# Exercise 5. Classification, shallow learning

The aim of this exercise is to train 4 different shallow learning models to predict different land-use classes from satellite data. It also assesses the model accuracy with a test dataset.

## Input data

2 raster files with:

* Coordinate system: Finnish ETRS-TM35FIN, EPSG:3067
* Resolution: 20m
* BBOX: 200000, 6700000, 300000, 6800000

#### Labels

* Multiclass classification raster: 1 - forest, 2 - fields, 3 - water, 4 - urban, 0 - everything else.

#### Data image

* Sentinel2 mosaic, with data from 2 different dates (May and July), to have more data values. Dataset has 8 bands based on bands: 2, 3, 4 and 8 on dates: 2021-05-11 and 2021-07-21, reflection values scaled to [0 ... 1]. The bands source data is: 
     *  'b02' / '2021-05-11'
     *  'b02' / '2021-07-21'
     *  'b03' / '2021-05-11'
     *  'b03' / '2021-07-21'
     *  'b04' / '2021-05-11'
     *  'b04' / '2021-07-21'
     *  'b08' / '2021-05-11'
     *  'b08' / '2021-07-21'
     
[Bands](https://custom-scripts.sentinel-hub.com/custom-scripts/sentinel-2/bands/): b02=blue, b03=green, b04=red, b08=infrared     

## Results

The trained models: 
* Random forest
* Stochastic Gradient Decent
* Gradient Boost
* SVM Suppot Vector Classifier

For each model:
* Trained model
* Model accuracy estimation
* Class confusion matrix
* Predicted image

## Main steps

1) Read data and shape it to suitable form for scikit-learn.
2) Divide the data to training, validation and test datasets.
3) Undersample to balance the training dataset.
4) For each model:
   * Train the model.
   * Estimate the model on test data, inc class confusion matrix classification report creation.
   * Predict classification based on the data image and save it.
5) For SVM use grid search to find optimal settings.
6) Plot the results

## 5.0 Imports and paths

In [None]:
import os, time
from imblearn.under_sampling import RandomUnderSampler
from joblib import dump, load
import matplotlib.pyplot as plt
import matplotlib.colors
import numpy as np
import rasterio
import urllib
from rasterio.plot import show
from rasterio.plot import show_hist
from rasterio.windows import from_bounds
from sklearn.ensemble import RandomForestClassifier, GradientBoostingClassifier
from sklearn.linear_model import SGDClassifier
from sklearn.metrics import classification_report, confusion_matrix
from sklearn.model_selection import GridSearchCV
from sklearn.model_selection import StratifiedShuffleSplit
from sklearn.model_selection import train_test_split
from sklearn.svm import SVC
%matplotlib inline

In [None]:
### File paths.
# Source data URLs
image_url = 'https://a3s.fi/gis-courses/gis_ml/image.tif'
multiclass_classification_url = 'https://a3s.fi/gis-courses/gis_ml/labels_multiclass.tif'

# Folders
user = os.environ.get('USER')
base_folder = os.path.join('/scratch/project_2002044', user, '2022/GeoML')
dataFolder = os.path.join(base_folder,'data')
outputBaseFolder= os.path.join(base_folder,'05_shallow_classification')

# Source data local paths
image_file = os.path.join(dataFolder, 'image.tif')
multiclass_classification_file = os.path.join(dataFolder, 'labels_multiclass.tif')

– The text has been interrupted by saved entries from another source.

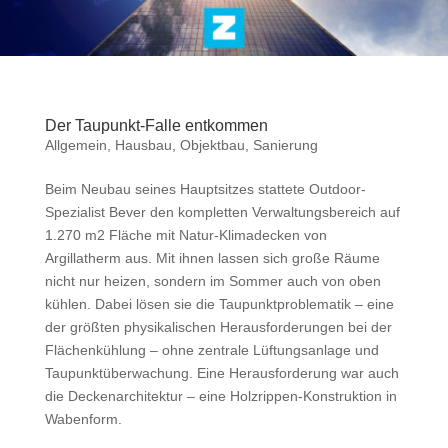
Der Taupunkt-Falle entkommen
Allgemein
,
Hausbau
,
Objektbau
,
Sanierung
Beim Neubau seines Hauptsitzes stattete Outdoor-
Spezialist Bever den kompletten Verwaltungsbereich auf
1.270 m2 Fläche mit Natur-Klimadecken von
Argillatherm aus. Mit ihnen lassen sich große Räume
nicht nur heizen, sondern im Sommer auch von oben
kühlen. Dabei lösen sie die Taupunktproblematik – eine
der größten physikalischen Herausforderungen bei der
Flächenkühlung – ohne zentrale Lüftungsanlage und
Taupunktüberwachung. Eine Herausforderung war auch
die Deckenarchitektur – eine Holzrippen-Konstruktion in
Wabenform.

# BBOX for exercise data, we use less than full image for shallow learning training, because of speed and to better see the results when plotting.
minx = 240500
miny = 6775500
maxx = 253500
maxy = 6788500 

# Available cores. During the course only 1 core is available, outside of this course more cores might be available 
# You can make use of multiple cores by setting this number to the number of cores available.
n_jobs = 1

(Download input data if needed.)

In [None]:
if not os.path.isdir(dataFolder):
    os.makedirs(dataFolder)

if not os.path.exists(image_file):
    urllib.request.urlretrieve(image_url, image_file)
    
if not os.path.exists(multiclass_classification_file):
    urllib.request.urlretrieve(multiclass_classification_url, multiclass_classification_file) 

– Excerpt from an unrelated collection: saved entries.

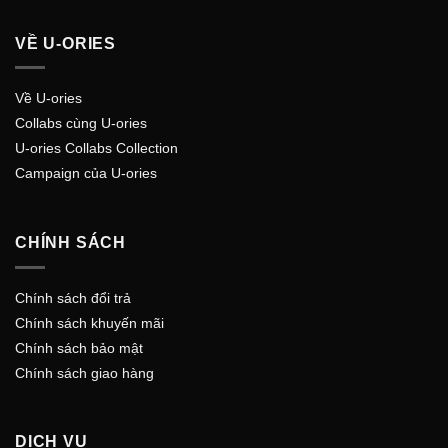
VỀ U-ORIES
Về U-ories
Collabs cùng U-ories
U-ories Collabs Collection
Campaign của U-ories
CHÍNH SÁCH
Chính sách đổi trả
Chính sách khuyến mãi
Chính sách bảo mật
Chính sách giao hàng
DỊCH VỤ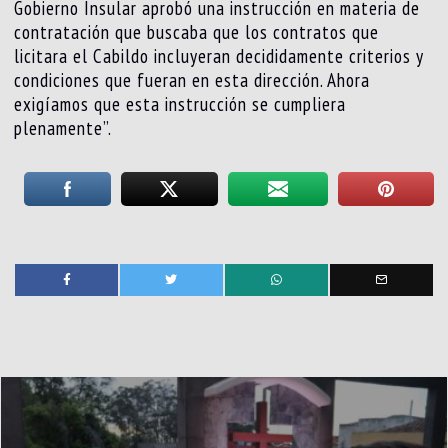
Gobierno Insular aprobó una instrucción en materia de
contratación que buscaba que los contratos que
licitara el Cabildo incluyeran decididamente criterios y
condiciones que fueran en esta dirección. Ahora
exigíamos que esta instrucción se cumpliera
plenamente”.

## 5.1 Read data and shape it to suitable form for scikit-learn

Read the input datasets with Rasterio and shape it to suitable form for scikit-learn.

Exactly the same as for K-means for image data, the similar processing only added for the labels image.

### Satellite image

The satellite image has 8 channels, so rasterio reads it in as 3D data cube.

For scikit-learn we reshape the data to 2D, having in dataframe one row for each pixel. Each pixel has eight values, one for each band/date.

In [None]:
# Read the pixel values from .tif file as dataframe
with rasterio.open(image_file) as image_dataset:
    image_data = image_dataset.read(window=from_bounds(minx, miny, maxx, maxy, image_dataset.transform))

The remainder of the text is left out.